God this was long. I’d be interested in hearing from anybody who finds mistakes or has issues with the assumptions here - they are significant, but (I think) justifiable.
And you voluntarily wrote all that for your own amusement?
Wow :o, no shit it’s long. Now, do you mind translating that into layman’s terms for those of us who aren’t fluid dynamicists?

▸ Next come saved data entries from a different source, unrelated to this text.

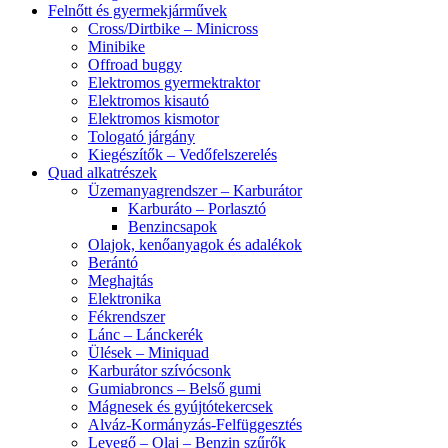
Felnőtt és gyermekjárművek
Cross/Dirtbike – Minicross
Minibike
Offroad buggy
Elektromos gyermektraktor
Elektromos kisautó
Elektromos kismotor
Tologató járgány
Kiegészítők – Vedőfelszerelés
Quad alkatrészek
Üzemanyagrendszer – Karburátor
Karburáto – Porlasztó
Benzincsapok
Olajok, kenőanyagok és adalékok
Berántó
Meghajtás
Elektronika
Fékrendszer
Lánc – Lánckerék
Ülések – Miniquad
Karburátor szívócsonk
Gumiabroncs – Belső gumi
Mágnesek és gyújtótekercsek
Alváz-Kormányzás-Felfüggesztés
Levegő – Olaj – Benzin szűrők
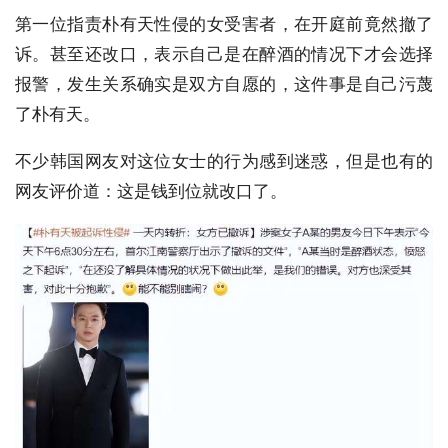
第一位指责朴有天性侵的女受害者，在开庭前竟然撤了
诉。甚至还改口，表示自己是在醉酒的情况下才会选择
报警，发生关系确实是双方自愿的，这件事是自己污蔑
了朴有天。
不少韩国网友对这位女士的行为感到迷惑，但是也有的
网友评价道：这是钱到位就改口了。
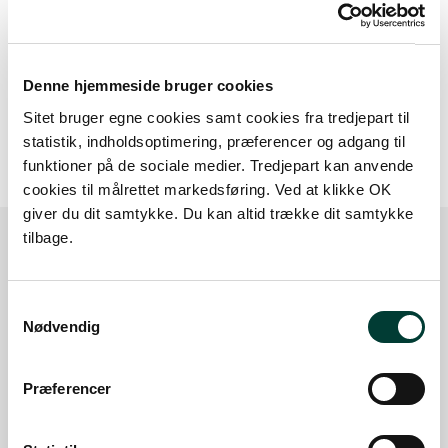
Denne hjemmeside bruger cookies
20 m
Sitet bruger egne cookies samt cookies fra tredjepart til
statistik, indholdsoptimering, præferencer og adgang til
funktioner på de sociale medier. Tredjepart kan anvende
cookies til målrettet markedsføring. Ved at klikke OK
giver du dit samtykke. Du kan altid trække dit samtykke
tilbage.
Sådan kommer du dertil
Samtykkevalg
Nødvendig
Parkering
Præferencer
Med offentlig transport
Google Maps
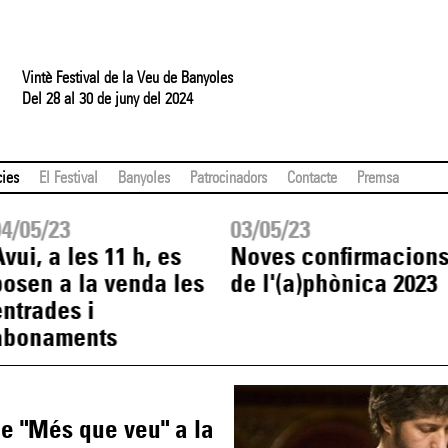
Vintè Festival de la Veu de Banyoles
Del 28 al 30 de juny del 2024
cies
El Festival
Banyoles
Patrocinadors
Contacte
Premsa
04/05/23
03/05/23
Avui, a les 11 h, es
Noves confirmacion
posen a la venda les
de l'(a)phònica 2023
entrades i
abonaments
e "Més que veu" a la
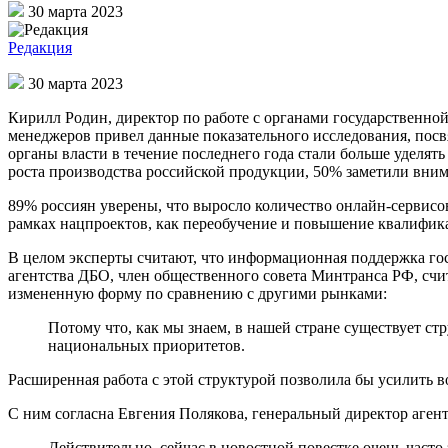
30 марта 2023
Редакция
30 марта 2023
Кирилл Родин, директор по работе с органами государственн
менеджеров привел данные показательного исследования, посв
органы власти в течение последнего года стали больше уделя
роста производства российской продукции, 50% заметили вним
89% россиян уверены, что выросло количество онлайн-сервисов
рамках нацпроектов, как переобучение и повышение квалифик
В целом эксперты считают, что информационная поддержка го
агентства ДБО, член общественного совета Минтранса РФ, счит
измененную форму по сравнению с другими рынками:
Потому что, как мы знаем, в нашей стране существует с
национальных приоритетов.
Расширенная работа с этой структурой позволила бы усилить 
С ним согласна Евгения Полякова, генеральный директор агентс
Действительно, сейчас в новостной повестке очень част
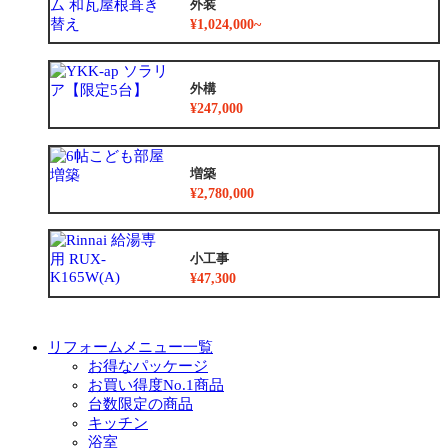
外装
¥1,024,000~
外構
¥247,000
増築
¥2,780,000
小工事
¥47,300
リフォームメニュー一覧
お得なパッケージ
お買い得度No.1商品
台数限定の商品
キッチン
浴室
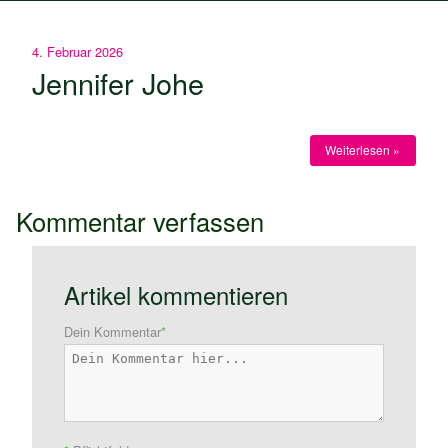
4. Februar 2026
Jennifer Johe
Weiterlesen »
Kommentar verfassen
Artikel kommentieren
Dein Kommentar
*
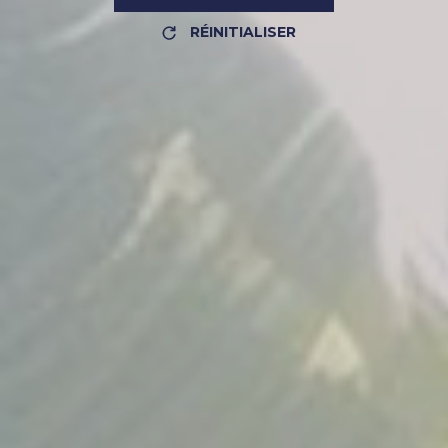
RÉINITIALISER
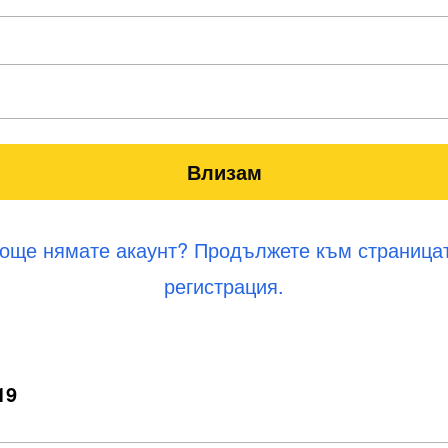
 още нямате акаунт? Продължете към страницат
регистрация.
19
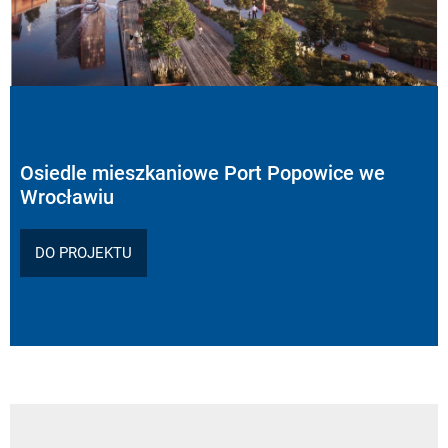
Osiedle mieszkaniowe Port Popowice we
Wrocławiu
DO PROJEKTU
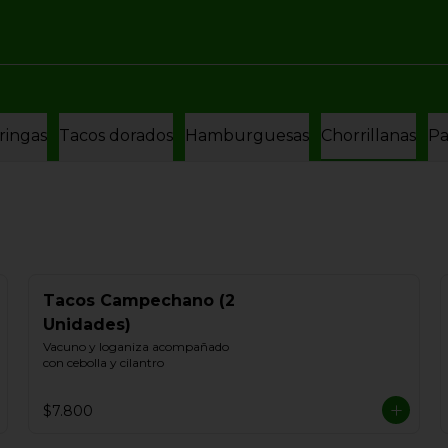
ringas
Tacos dorados
Hamburguesas
Chorrillanas
Pa
Tacos Campechano (2
Unidades)
Vacuno y loganiza acompañado 
con cebolla y cilantro
$7.800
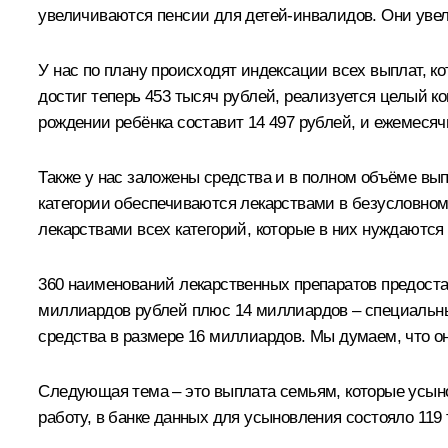
увеличиваются пенсии для детей-инвалидов. Они увели
У нас по плану происходят индексации всех выплат, к
достиг теперь 453 тысяч рублей, реализуется целый ко
рождении ребёнка составит 14 497 рублей, и ежемесяч
Также у нас заложены средства и в полном объёме вып
категории обеспечиваются лекарствами в безусловном
лекарствами всех категорий, которые в них нуждаются
360 наименований лекарственных препаратов предост
миллиардов рублей плюс 14 миллиардов – специальные
средства в размере 16 миллиардов. Мы думаем, что о
Следующая тема – это выплата семьям, которые усыно
работу, в банке данных для усыновления состояло 119 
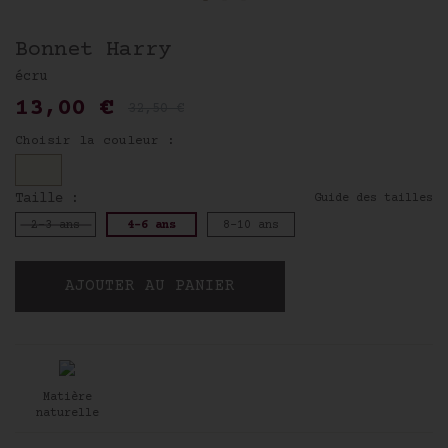
Bonnet Harry
écru
13,00 €
32,50 €
Choisir la couleur :
Taille :
Guide des tailles
2-3 ans
4-6 ans
8-10 ans
AJOUTER AU PANIER
Newsletter
Matière
Pour être informé de toute
naturelle
notre actualité et recevoir
nos offres personnalisées,
inscrivez-vous à notre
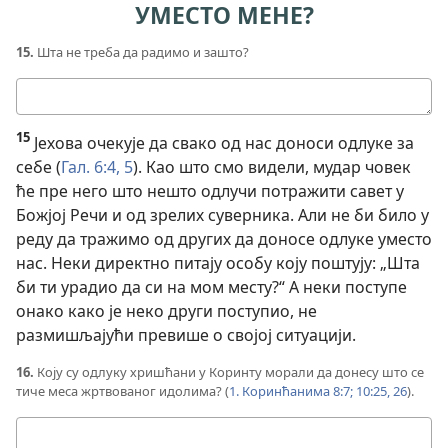
УМЕСТО МЕНЕ?
15.
Шта не треба да радимо и зашто?
Твој
одговор
15
Јехова очекује да свако од нас доноси одлуке за
себе (
Гал. 6:4, 5
). Као што смо видели, мудар човек
ће пре него што нешто одлучи потражити савет у
Божјој Речи и од зрелих суверника. Али не би било у
реду да тражимо од других да доносе одлуке уместо
нас. Неки директно питају особу коју поштују: „Шта
би ти урадио да си на мом месту?“ А неки поступе
онако како је неко други поступио, не
размишљајући превише о својој ситуацији.
16.
Коју су одлуку хришћани у Коринту морали да донесу што се
тиче меса жртвованог идолима? (
1. Коринћанима 8:7;
10:25, 26
).
Твој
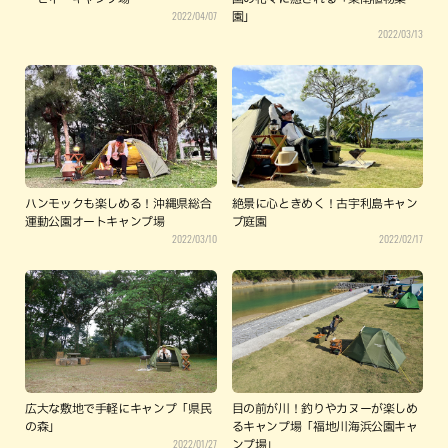
2022/04/07
園」
2022/03/13
ハンモックも楽しめる！沖縄県総合
絶景に心ときめく！古宇利島キャン
運動公園オートキャンプ場
プ庭園
2022/03/10
2022/02/17
広大な敷地で手軽にキャンプ「県民
目の前が川！釣りやカヌーが楽しめ
の森」
るキャンプ場「福地川海浜公園キャ
2022/01/27
ンプ場」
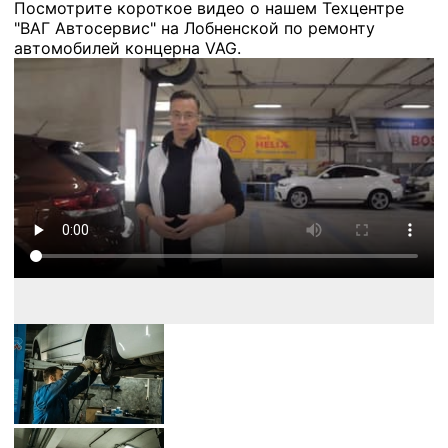
Посмотрите короткое видео о нашем Техцентре
"ВАГ Автосервис" на Лобненской по ремонту
автомобилей концерна VAG.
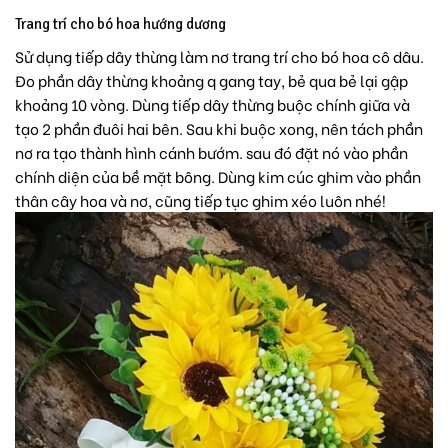
Trang trí cho bó hoa hướng dương
Sử dụng tiếp dây thừng làm nơ trang trí cho bó hoa cô dâu.
Đo phần dây thừng khoảng q gang tay, bẻ qua bẻ lại gập
khoảng 10 vòng. Dùng tiếp dây thừng buộc chính giữa và
tạo 2 phần đuôi hai bên. Sau khi buộc xong, nên tách phần
nơ ra tạo thành hình cánh bướm. sau đó đặt nó vào phần
chính diện của bề mặt bông. Dùng kim cúc ghim vào phần
thân cây hoa và nơ, cũng tiếp tục ghim xéo luôn nhé!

This could also be because the ocean side of the bridge is closed to pedestrians. It’s open to bicyclists on the weekends.
The last time I walked across the bridge, over on the bay side and back on the ocean side, in 1963, there was a suspended walkway under the bridge on the Marin County end. I guess they’ve not only closed that, but the ocean side walkway as well. That day I was stopped by a black and white on my way back asking me what I was doing. Someone had forgotten to lock the walkway gate at 6pm. In any case, that still leaves at least 26 years for jumpers to go over on the ocean side. Maybe the jumpers just want to be sure their body is found and not washed out to sea.